April 13, 2023
Vice President, U.S.-Africa Business Center, U.S. Chamber of Commerce, Executive Director, U.S.-South Africa Business Council, U.S. Chamber of Commerce, Executive Director, Coalition for the Rule of Law in Global Markets, U.S. Chamber of Commerce
Ukraine faces a long road of reconstruction amid the ongoing conflict — and, presently, lacks the capacity to absorb and disperse necessary international aid and investment. Addressing this issue will require extensive reforms and close oversight throughout the entire process to effectively utilize the funds.
As part of the U.S.-Ukraine Partnership Forum hosted by the U.S. Chamber of Commerce, leaders from around the world discussed the necessary reforms and oversight tools for reconstruction, as well as how international partners can help ensure those reforms take root.
Public-Private Partnerships Can Aid in Recovery
Despite the war and loss of population and economic output, the Ukrainian economy remains resilient. The World Bank estimates reconstruction needs of over $400 billion, which requires private sector investment. To attract such investment, Ukraine needs a strong rule of law, competition policies, transparency, and an enabling environment.
The United States Agency for International Development (USAID) program and Advantage Ukraine help prioritize investment needs and provide technical capacity to attract investment.
“Just as recently as 2020, a survey indicated that one of the top concerns for investment decision-makers in Ukraine is corruption,” said Isobel Coleman, Deputy Administrator of USAID. “And so it is a real issue.”
However, Ukraine has made strides in this regard with the establishment of anti-corruption entities and e-government processes.
“This is truly an inflection point for the Ukrainian economy, as it hopefully transitions soon from a wartime economy to a peace economy and focuses on that ascension process to the EU to really continue with decentralization, transparency, and limiting the role of outsized persons and individuals in particular sectors,” Coleman said.
The private sector can help Ukraine by investing in institutions, policies, and transparency, as well as recognizing the two different economies in the country. The Ukrainian government is responsive and eager to attract investment to help their struggling economy. Investing in sectors like housing, energy, and retail services can help bring Ukraine back on track to where it was before the invasion.
New Initiatives Aim to Remove Barriers to Investment
Reforms and improvements in energy have made Ukraine an attractive place for investment. Despite being at war, Ukraine has integrated into EU markets and has resumed exporting electricity to the EU.

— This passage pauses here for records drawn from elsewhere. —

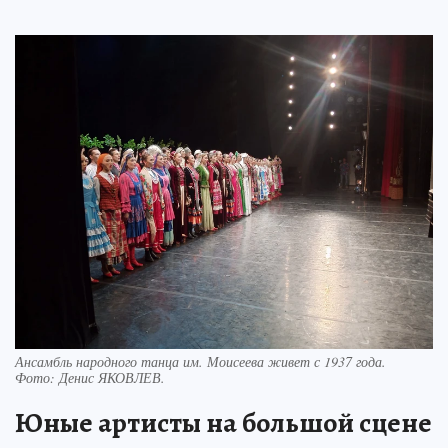
Ансамбль народного танца им. Моисеева живет с 1937 года.
Фото:
Денис ЯКОВЛЕВ.
Юные артисты на большой сцене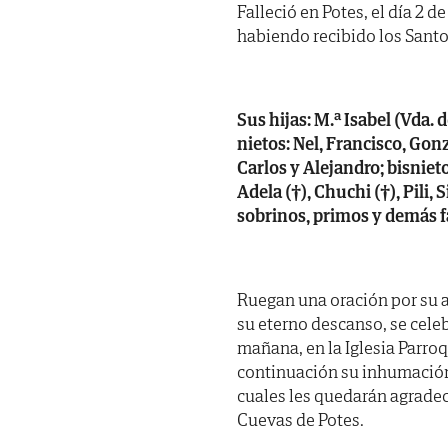
Falleció en Potes, el día 2 
habiendo recibido los Santo
Sus hijas: M.ª Isabel (Vda. 
nietos: Nel, Francisco, Gonz
Carlos y Alejandro; bisniet
Adela (†), Chuchi (†), Pili, 
sobrinos, primos y demás f
Ruegan una oración por su a
su eterno descanso, se cele
mañana, en la Iglesia Parroq
continuación su inhumación 
cuales les quedarán agradeci
Cuevas de Potes.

“It is based on the years of the very boring and long and almost invisible process of both technical and legal, and also transparency and in the liberalization of markets, establishment, independent regulator, and regulator commission,” said Taras Kachka, Deputy Minister of Economy of Ukraine.
Slow but steady progress is being made in judicial reform, including the criminal convictions of corrupt judges and the establishment of a council responsible for selecting judges.
“It also took several years to investigate the small corrupted [and] big corrupted cases in [the] judicial community,” Kachka continued. “But now we have the final criminal convictions of those corrupted judges. At the same time … about half of [the] judicial positions in Ukraine are vacant now.”
The completion of negotiations on a modernized Canadian-Ukrainian FDA agreement is seen as a positive signal for the quality of Ukraine’s domestic regulations and its business environment.
Ukraine Is Seeking Policies to Attract Investments
Despite a poor reputation among some in the business and investment community due to past corruption and oligarchs, Ukraine has a progressive business community that was just starting to gain momentum in 2022.
“Unfortunately, the Russians had other plans for Ukraine,” said Eric Hontz, Director, Center for Accountable Investment for the Center for International Private Enterprise. “What will happen in the rebuilding of Ukraine is a re-engagement of this progressive business community that was already there.”
To rebuild, Ukraine needs a policy of competition to attract more investors and pressure the country to move in a positive direction. This policy will drive changes in the private sector, and investments in judicial reform and regulatory policy will also be necessary. The country has human capital and potential, and with time, Ukraine can transform from a laggard to a leader in the EU.
American Businesses Can Support Ukraine’s Future
The primary obstacle for investors looking to invest in Ukraine is the negative perception of Ukraine as an investment destination due to corruption and political instability. However, this perception is changing due to the efforts of companies already operating in Ukraine and initiatives by organizations, such as the U.S. Chamber of Commerce.
“There is [a] reason why this perception is there, but I think what we need to do now, and when I say we, it's really the companies that are already working in Ukraine,” said Andy Hunder, President of AmCham Ukraine. “Together with the U.S. Chamber and together with this [business initiative], it's really to get the messages out about what's going on.”
Multinational corporations, such as Coca-Cola, PepsiCo, and Unilever, have made significant investments in Ukraine and are contributing to local communities.
“Our message is to the companies that aren't in Ukraine today … Ukraine is open for business,” Hunder said. “Come to Ukraine, invest in Ukraine, and start investing now. Don't leave it too late; don’t miss the bus.”